En règle générale, pour la plupart des formes d’abus sexuel faisant l’objet d’enquête, la majorité des cas n’ont pas été corroborés. La pénétration était le type d’abus sexuel le plus corroboré.

Figure 2 : Signalements faits avec une intention malveillante dans le cadre d’enquêtes non corroborées selon les principales formes de mauvais traitements au Canada en 2008

 

Même si les travailleurs enquêteurs ont déterminé que la majorité des cas d’abus sexuel n’étaient pas corroborés, quelques-uns d’entre eux ont été considérés comme avoir été fait avec une intention malveillante (c.-à-d. déclaré par une personne qui sait pertinemment que les allégations ne sont pas fondées). Comme le montre la figure 2, un signalement fait avec une intention malveillante n’était déclaré que dans 10 % des enquêtes sur les abus sexuels qui n’ont pas été corroborées. De plus, les enquêtes sur les abus sexuels, en tant que catégorie, sont les deuxièmes moins susceptibles de découler d’une intention malveillante. Ainsi, la plupart des signalements d’abus sexuel était fait de bonne foi par des personnes qui sont obligées, conformément à la loi, de déclarer les cas soupçonnés d’abus ou de négligence d’enfants à un organisme de protection de l’enfance ou à la police.

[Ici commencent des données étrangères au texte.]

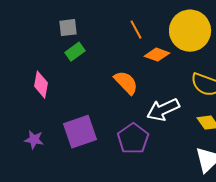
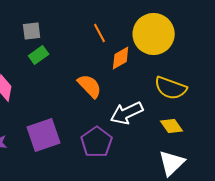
orange diamond: (157, 55) -> (121, 58), turned -50

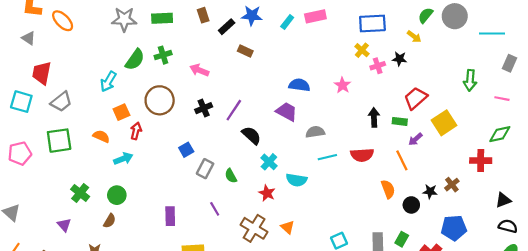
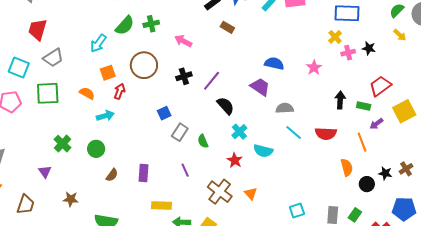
yellow arrow: (414, 37) -> (400, 35), moved
cyan square: (21, 102) -> (19, 68), moved
cyan line: (327, 157) -> (294, 132), turned 48
brown semicircle: (110, 221) -> (112, 175), moved

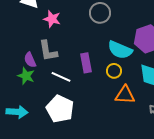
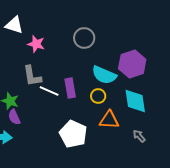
purple semicircle: (30, 60) -> (14, 117), moved
white line: (61, 77) -> (49, 91), moved
white pentagon: (60, 109) -> (73, 134), moved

Figure 3 : Conflits relatifs à la garde d’enfants dans toutes les enquêtes selon les principales formes de mauvais traitements au Canada en 2008

 

La figure 3 montre s’il y avait un conflit relatif à la garde d’enfants dans le cadre des enquêtes sur les mauvais traitements au Canada en 2008 (corroborées, soupçonnées ou non corroborées). Un conflit de ce genre était plus susceptible d’être observé dans le cadre des enquêtes où les principales formes de mauvais traitements étaient les abus psychologiques (18 %), suivis des abus sexuels (15 %), de l’exposition à la violence conjugale (14 %), de la violence physique (11 %) et de la négligence (11 %). Toutefois, dans la majorité des enquêtes, toutes formes de mauvais traitements confondus, le travailleur enquêteur n’a pas noté de conflit relatif à la garde d’enfants.

Limites de l’ECI de 2008

Dans le cadre de l’ECI, l’information a été recueillie directement de travailleurs des services de protection de l’enfance au moment où ils terminaient leur enquête initiale sur de possibles cas de violence ou de négligence envers un enfant ou sur des risques de futurs mauvais traitements. La portée de l’étude est donc limitée au type de renseignements disponibles à ce moment. De plus, l’ECI ne tient pas compte des rapports présentés aux autorités responsables de la protection de l’enfance, mais qui ont été rejetés (signalements qui n’ont pas donné lieu à l’ouverture d’un dossier en vue d’une enquête). De même, elle ne tient pas compte des dossiers ouverts avant la sélection des cas et ne répertorie pas les événements à long terme qui se sont produits après l’enquête initiale.